(Stored records)
□ □ □

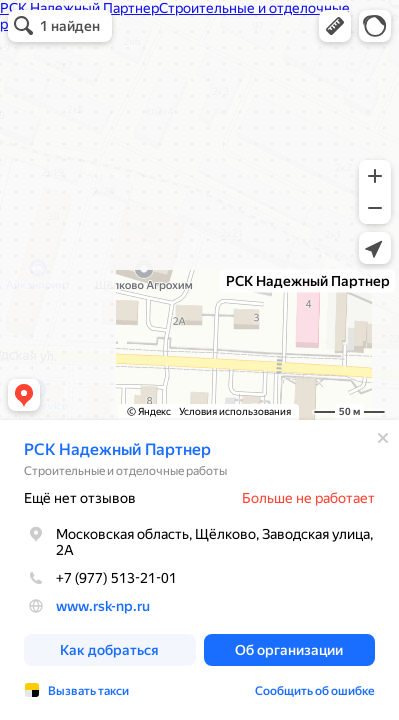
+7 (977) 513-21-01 (100, 578)
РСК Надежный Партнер (117, 449)
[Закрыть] (383, 438)
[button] (335, 26)
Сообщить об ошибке (315, 691)
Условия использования (235, 411)
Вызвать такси (88, 691)
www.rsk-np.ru (103, 606)
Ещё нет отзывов (80, 498)
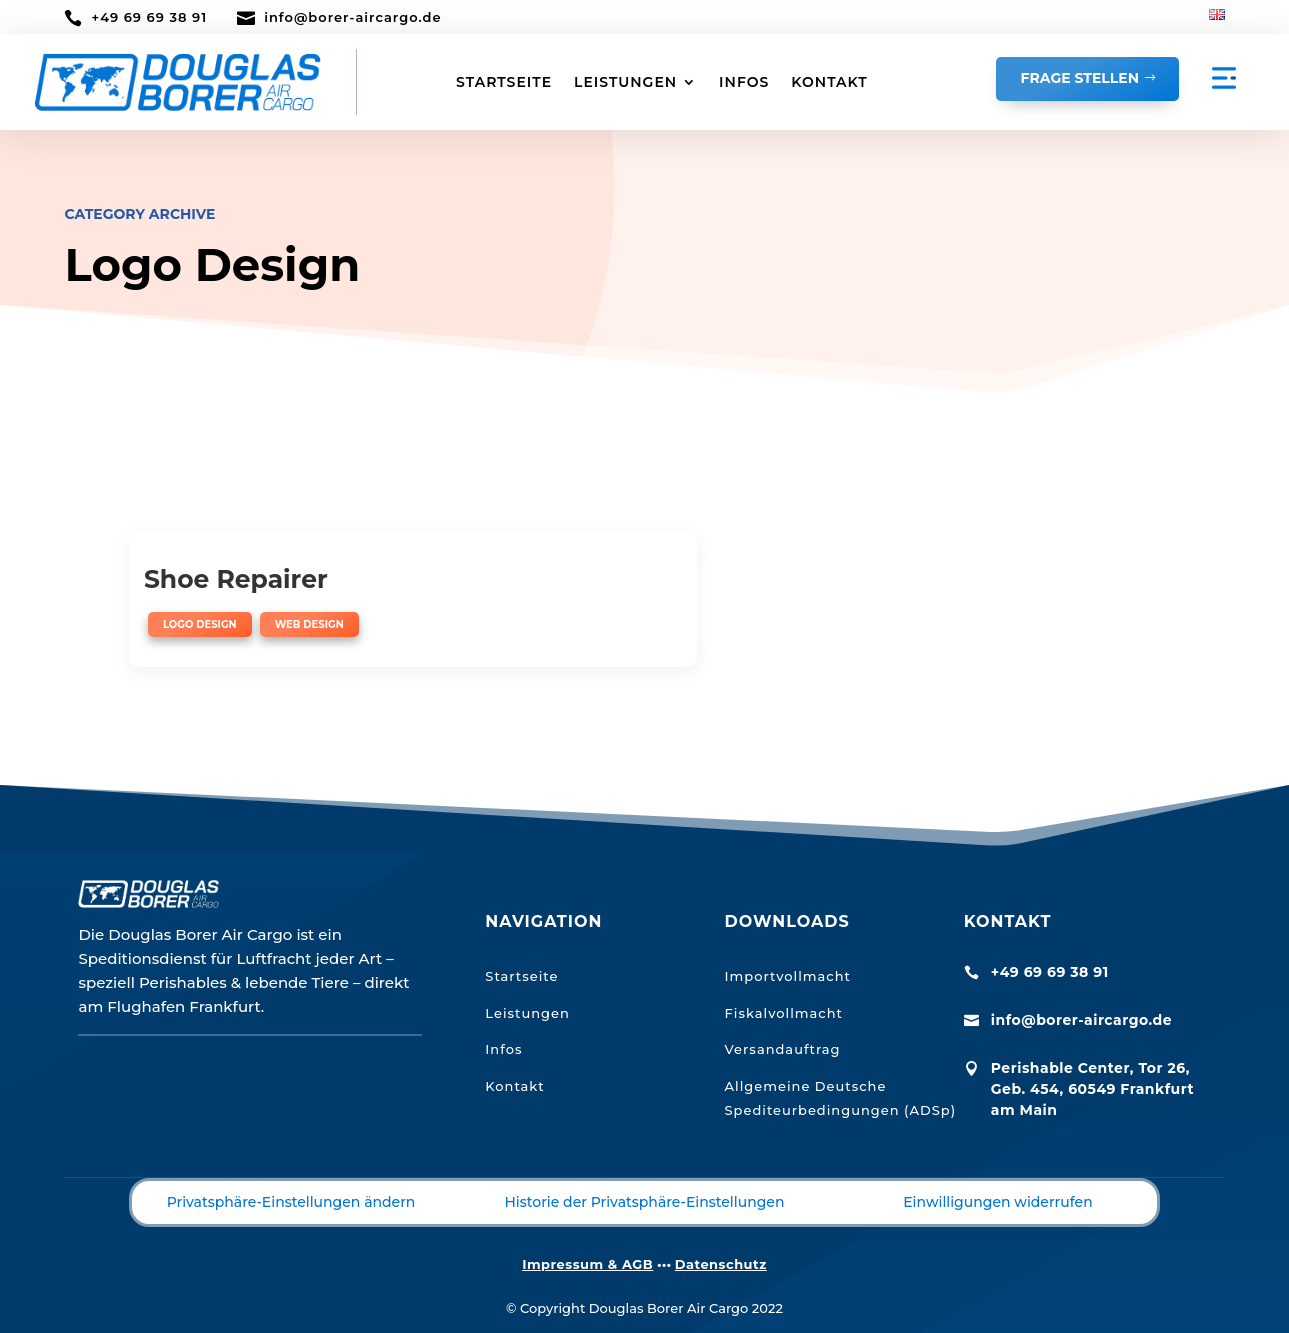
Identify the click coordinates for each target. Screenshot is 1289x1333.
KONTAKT (829, 82)
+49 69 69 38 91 (149, 17)
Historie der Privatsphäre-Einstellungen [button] (645, 1168)
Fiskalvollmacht (784, 979)
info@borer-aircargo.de (352, 17)
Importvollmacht (788, 942)
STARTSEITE (504, 82)
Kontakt (514, 1053)
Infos (503, 1016)
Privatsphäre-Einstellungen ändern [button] (291, 1168)
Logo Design (200, 624)
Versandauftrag (783, 1016)
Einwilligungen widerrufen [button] (998, 1168)
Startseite (521, 942)
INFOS (744, 82)
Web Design (309, 624)
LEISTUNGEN (625, 82)
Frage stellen (1080, 78)
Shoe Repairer (236, 579)
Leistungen (527, 979)
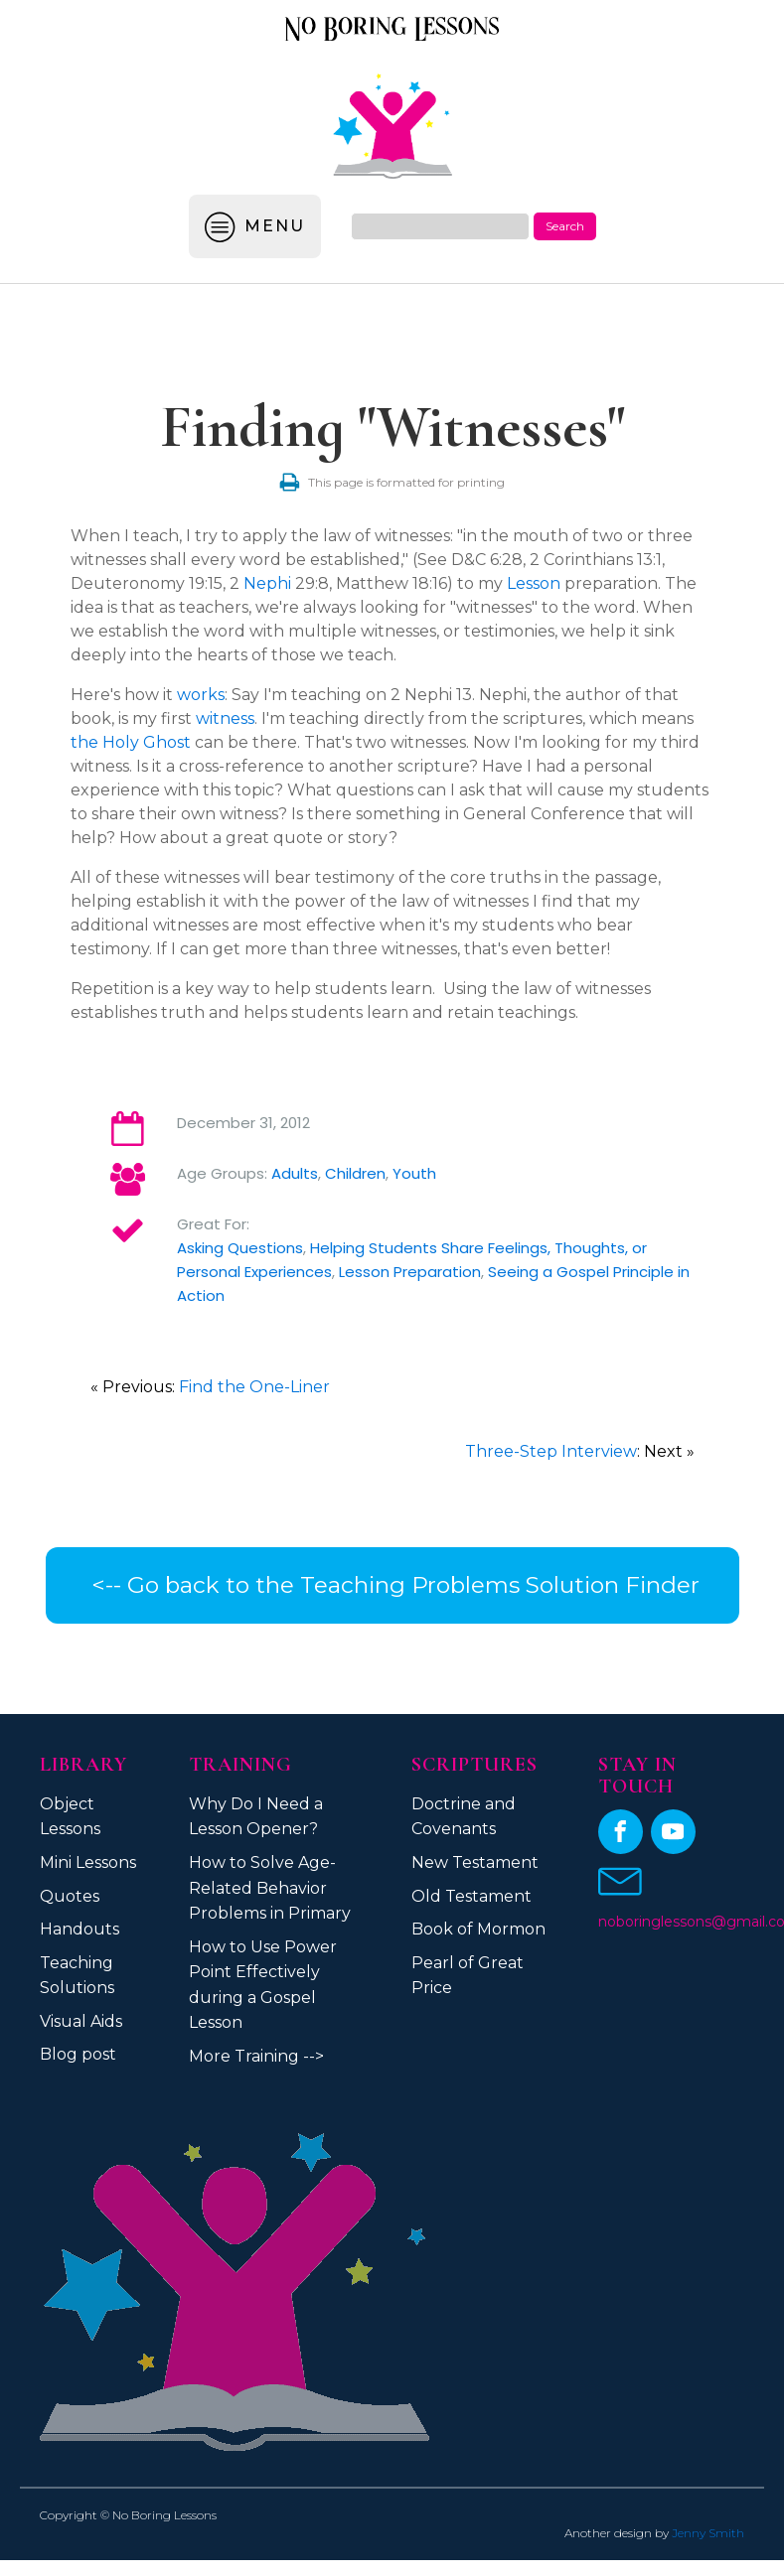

□ □ □

*Work request:* Pictures stay out of the copy. Reproduce exactly the lines from the one containing "[button] (335, 26)" through the last line of the records above, both included.

*Expected output:*
[button] (335, 26)
Сообщить об ошибке (315, 691)
Условия использования (235, 411)
Вызвать такси (88, 691)
www.rsk-np.ru (103, 606)
Ещё нет отзывов (80, 498)
Identify the click coordinates for each target. Screenshot is 1289x1333.
KONTAKT (829, 82)
+49 69 69 38 91 (149, 17)
Historie der Privatsphäre-Einstellungen [button] (645, 1168)
Fiskalvollmacht (784, 979)
info@borer-aircargo.de (352, 17)
Importvollmacht (788, 942)
STARTSEITE (504, 82)
Kontakt (514, 1053)
Infos (503, 1016)
Privatsphäre-Einstellungen ändern [button] (291, 1168)
Logo Design (200, 624)
Versandauftrag (783, 1016)
Einwilligungen widerrufen [button] (998, 1168)
Startseite (521, 942)
INFOS (744, 82)
Web Design (309, 624)
LEISTUNGEN (625, 82)
Frage stellen (1080, 78)
Shoe Repairer (236, 579)
Leistungen (527, 979)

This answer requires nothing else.